During the group warm-up, I set up Runkeeper to track my run and give me audio prompts every 5 minutes so I would know how I was doing during the run. All I needed to do was to click the "start running" button when we were told to get running. That moment arrived soon, so I pressed the button.
Nothing happened. I started to jog and kept stabbing at the button. Nothing happened. Took the phone out of my arm band and pressed the button. Nothing happened. Kept jogging and stabbing the "£$%%^^"£$% button on the $%&%^"£$% app. Nothing happened. So in the end, while jogging, I managed to slip the phone back into the armband and put the arm band on.
To still give myself an idea of progress, I decided to count the songs. Each lasts... what? 3-4 minutes? So I reckoned that there would be around 8-10 songs in half an hour. After the third song, as my breathing got harder, I lost count. We were running a circular route around a lake in a country park, so at least I could get a rough idea by seeing which side of the lake I was at. I had a vague idea about where the finishing line might be, so tried to pace myself so I'd have energy for it all.
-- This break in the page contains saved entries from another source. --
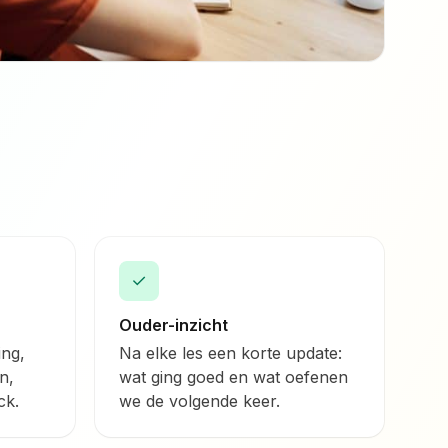
✓
Ouder-inzicht
ing,
Na elke les een korte update:
n,
wat ging goed en wat oefenen
ck.
we de volgende keer.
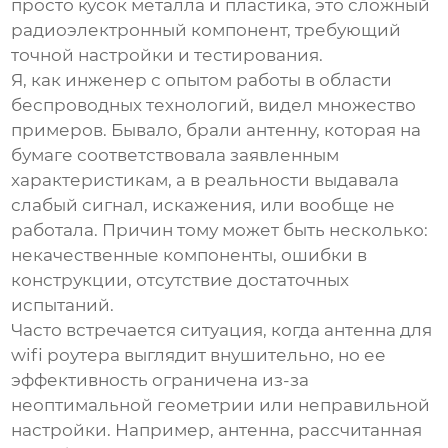
просто кусок металла и пластика, это сложный
радиоэлектронный компонент, требующий
точной настройки и тестирования.
Я, как инженер с опытом работы в области
беспроводных технологий, видел множество
примеров. Бывало, брали антенну, которая на
бумаге соответствовала заявленным
характеристикам, а в реальности выдавала
слабый сигнал, искажения, или вообще не
работала. Причин тому может быть несколько:
некачественные компоненты, ошибки в
конструкции, отсутствие достаточных
испытаний.
Часто встречается ситуация, когда
антенна для
wifi роутера
выглядит внушительно, но ее
эффективность ограничена из-за
неоптимальной геометрии или неправильной
настройки. Например, антенна, рассчитанная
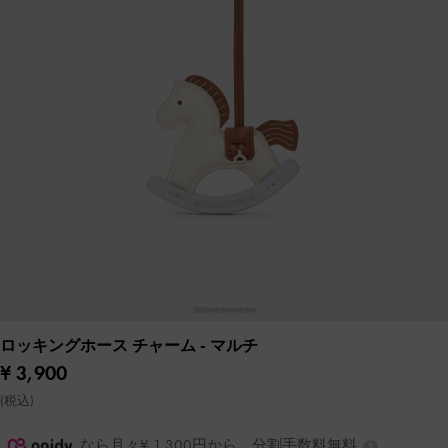
ロッキングホース チャーム
- マルチ
¥ 3,900
(税込)
なら月々¥ 1,300円から。分割手数料無料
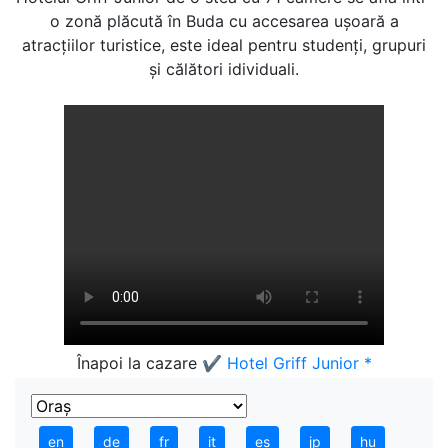
o zonă plăcută în Buda cu accesarea uşoară a
atracţiilor turistice, este ideal pentru studenţi, grupuri
şi călători idividuali.
Înapoi la cazare
✔️ Hotel Griff Junior *
en
de
fr
it
es
jp
hu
And then suddenly, when I turned a corner, I saw the finishing line much sooner than I had expected. By then I had no clue about how long I'd been running, but I was in a good rhythm, and didn't feel totally exhausted. Managed to speed up a little. And a little more. And a bit more. When I got to within 100 meters of the finishing line there was a chap with a microphone calling out encouragements to the runners as they were about to finish, and when I heard him shout "come on, Tomas" I went into as much of a sprint as I could manage.
I completed in 30:06. Very proud of that, even though it would have been even more cool if I could have managed to slip below the magic 30 minutes. But never mind. It's my personal best by more than two minutes.
So what did I learn? Well... I wish I had had a clue about the distances, as I think I could have increased the speed a little sooner towards the end. On the other hand, it was liberating to just find a rhythm and run, without the constant interruptions with voice prompts and worrying about distances. Also, I had given myself two days off from running and walking before the event, so I felt fully recovered without any sore muscles at all. I think that helped.
Finally, it was a great feeling to be running with other people (and on a decent, level, nice path). That was probably the biggest motivator. Just a little faster to overtake that lady there. Oh look, a bloke just passed me, never mind, but the teenager who seems to be struggling... maybe I can get past him. Oh yeah, I did. And so on...
All in all, it was a great feeling, and I truly feel that now I am a runner. To think that when I started 9 weeks ago, I struggled to run for 60 seconds. Wow. All thanks to the c25k programme, the great support from this forum, and a little bit of stubbornness and determination.